Однако сбежать от гостей ей не удалось, и надо сказать, что это было не самое худшее. Ди-Ди, подкараулившая ее моментом позже, потребовала, чтобы она участвовала в принятии соболезнований. Это тут же напомнило Виктории ее прошлое, и она совсем пала духом. «Боже мой, — думала она, — какая же это бестолковая и нудная обязанность — стоять в холле и пожимать руки, провожая гостей!» Прошло десять минут, а очередь жаждущих выразить соболезнование вдове покойного по-прежнему казалась нескончаемой.
— О Боже! — пробормотала Виктория себе под нос. — Словно вернулись мои юные годы.
— Что такое? — Джон затянул потуже узел галстука. Он повел своими широкими плечами — жест, который она помнила с давних пор, — и наклонился к ней. — Прости, ты что-то сказала о своих юных годах?
— Да. Я вспомнила, как когда-то мне приходилось стоять посреди холла, встречая или провожая гостей, и единственное, чего я могла желать, — это сквозь землю провалиться или стать невидимой. — Господи, в скольких приемах ее заставляли участвовать, хотя никто и не замечал ее присутствия. А еще хуже, когда замечали — только для того, чтобы сравнить ее неуклюжесть с неизменной элегантностью Форда и его вечно юных жен.

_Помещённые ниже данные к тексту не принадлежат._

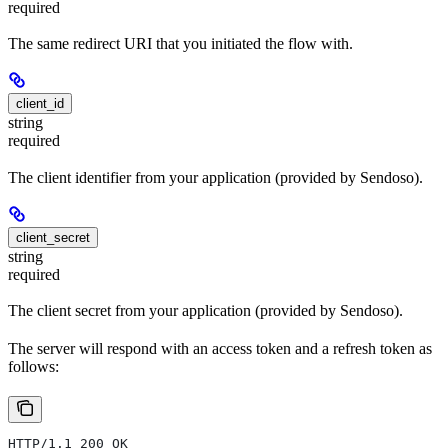
required
The same redirect URI that you initiated the flow with.
client_id
string
required
The client identifier from your application (provided by Sendoso).
client_secret
string
required
The client secret from your application (provided by Sendoso).
The server will respond with an access token and a refresh token as
follows:
HTTP/1.1 200 OK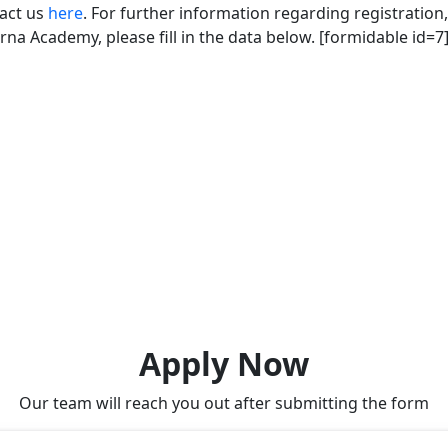
tact us
here
. For further information regarding registration,
na Academy, please fill in the data below. [formidable id=7
Apply Now
Our team will reach you out after submitting the form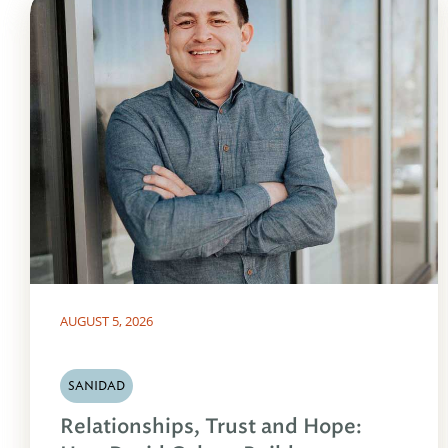
AUGUST 5, 2026
SANIDAD
Relationships, Trust and Hope: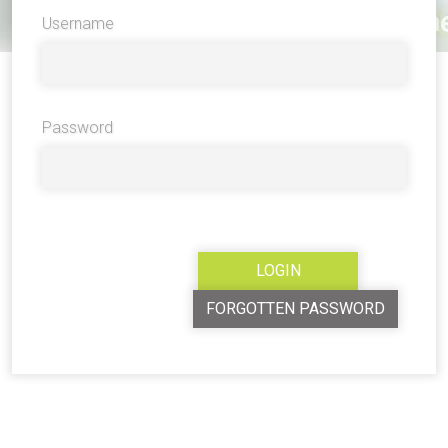
Username
Password
FORGOTTEN PASSWORD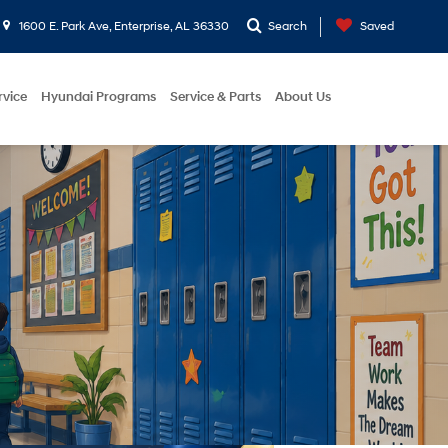
1600 E. Park Ave, Enterprise, AL 36330
Search
Saved
rvice
Hyundai Programs
Service & Parts
About Us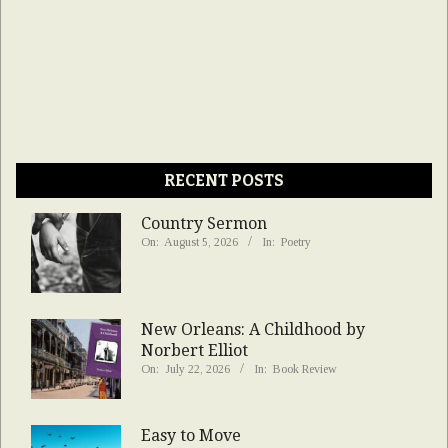
RECENT POSTS
Country Sermon
On:
August 5, 2026
In:
Poetry
New Orleans: A Childhood by
Norbert Elliot
On:
July 22, 2026
In:
Book Review
Easy to Move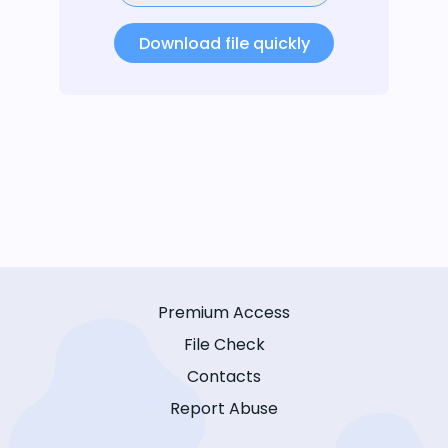
Download file quickly
Premium Access
File Check
Contacts
Report Abuse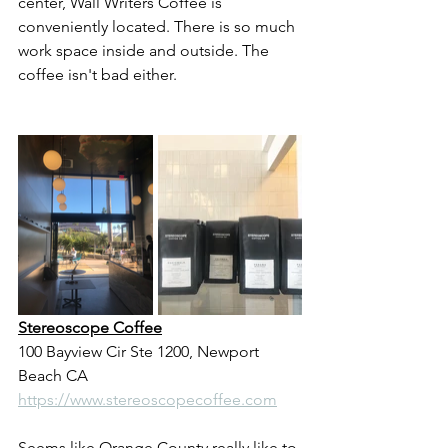
center, Wall Writers Coffee is 
conveniently located. There is so much 
work space inside and outside. The 
coffee isn't bad either.
Stereoscope Coffee
100 Bayview Cir Ste 1200, Newport 
Beach CA
https://www.stereoscopecoffee.com
Seems like Orange County really like to 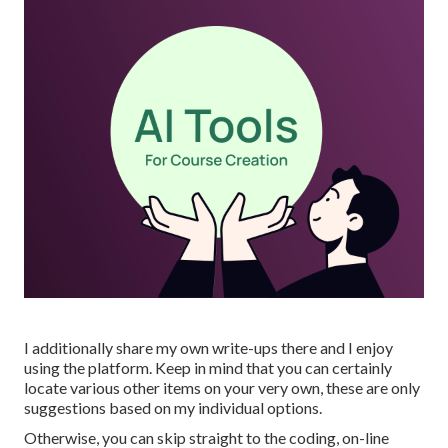
I additionally share my own write-ups there and I enjoy
using the platform. Keep in mind that you can certainly
locate various other items on your very own, these are only
suggestions based on my individual options.
Otherwise, you can skip straight to the coding, on-line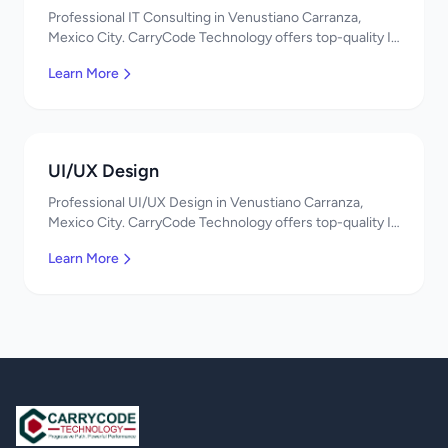
Professional IT Consulting in Venustiano Carranza,
Mexico City. CarryCode Technology offers top-quality IT
services in Mexico. Get a free quote!
Learn More
UI/UX Design
Professional UI/UX Design in Venustiano Carranza,
Mexico City. CarryCode Technology offers top-quality IT
services in Mexico. Get a free quote!
Learn More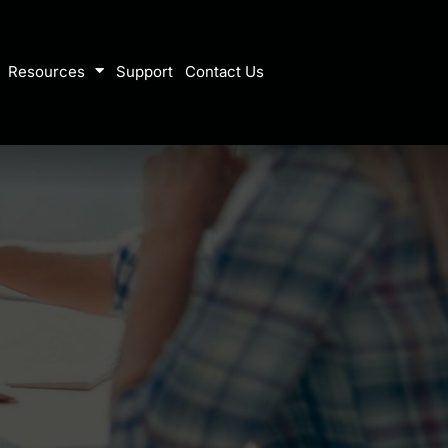
Resources
Support
Contact Us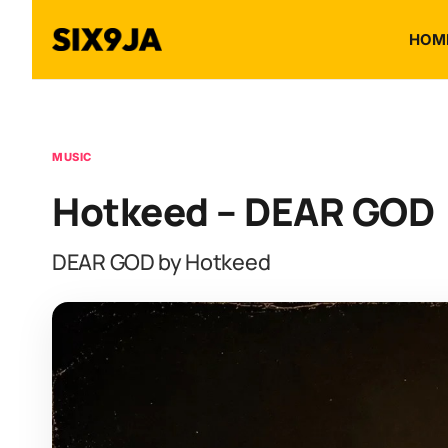
HOM
MUSIC
Hotkeed – DEAR GOD
DEAR GOD by Hotkeed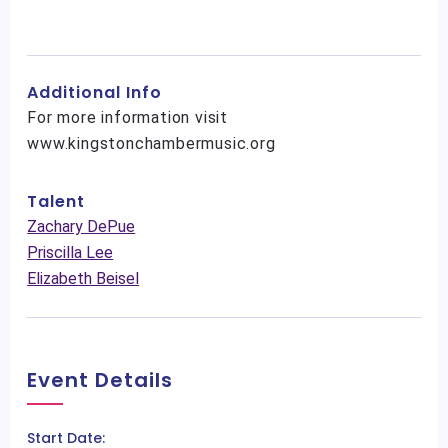
Additional Info
For more information visit
www.kingstonchambermusic.org
Talent
Zachary DePue
Priscilla Lee
Elizabeth Beisel
Event Details
Start Date:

Да ладно, чепуха… И, убедившись, что все идет как надо, она отказалась от своего единственного шанса улизнуть.
— Да, — сухо согласился Джон. — Похоже, никто из них еще не знает, что Ди-Ди не достанется ничего. — Его лицо было непроницаемым, пока они оба наблюдали, как какая-то пара лебезила перед мачехой Виктории.
Немного позже Тори не без сарказма отметила, что стоит быть поосторожнее в своих предположениях, поскольку мысли имеют свойство материализовываться. Очередь желающих выразить соболезнования Ди-Ди внезапно истощилась, и теперь все внимание гостей было сосредоточено на Виктории и стоявшем рядом с ней Джоне. «Незаметность — не самое худшее состояние», — подумала она.
Многих гостей она не знала, но были здесь и те, кого она помнила по злополучным дням своей юности. Пристальные взгляды, которые Тори ловила на себе, выслушивая соболезнования, угрожали вновь пробудить в ней былую столь хорошо знакомую закомплексованность. Нет, она не позволит, чтобы это случилось. Она слишком много работала над собой, стараясь избавиться от чувства собственной неполноценности, чтобы сейчас позволить кому-то одержать победу.
Казалось, что никто особенно не переживает из-за ухода Форда, а скорее испытывает острое любопытство, как его дочь справится с этой потерей. Вивьен Босуэлл, которая обычно спрашивала ее в прежние дни: «И какой же размер туфель ты теперь носишь, детка?», вместо того чтобы подойти и сказать: «О мой Бог, какие же у тебя огромные ноги!» — пристально разглядывала стильные лодочки от Маноло Бланика, прежде чем поднять на нее глаза и пойнтересоваться, как долго она собирается пробыть в Колорадо-Спрингс.
Роджер Хэмлин напомнил ей, как однажды он бросился утешать Форда, который жаловался, что он просто не понимает, как они с матерью Виктории могли взрастить такую неуклюжую дочь. А теперь, продолжал Роджер с улыбкой, Форд должен быть доволен, что она наконец превратилась из гадкого утенка если и не в лебедя, то в настоящую красавицу. Он говорил это, скосив глаза на ее длинные ноги, причем его взгляд задержался на них на несколько секунд дольше, чем следовало бы.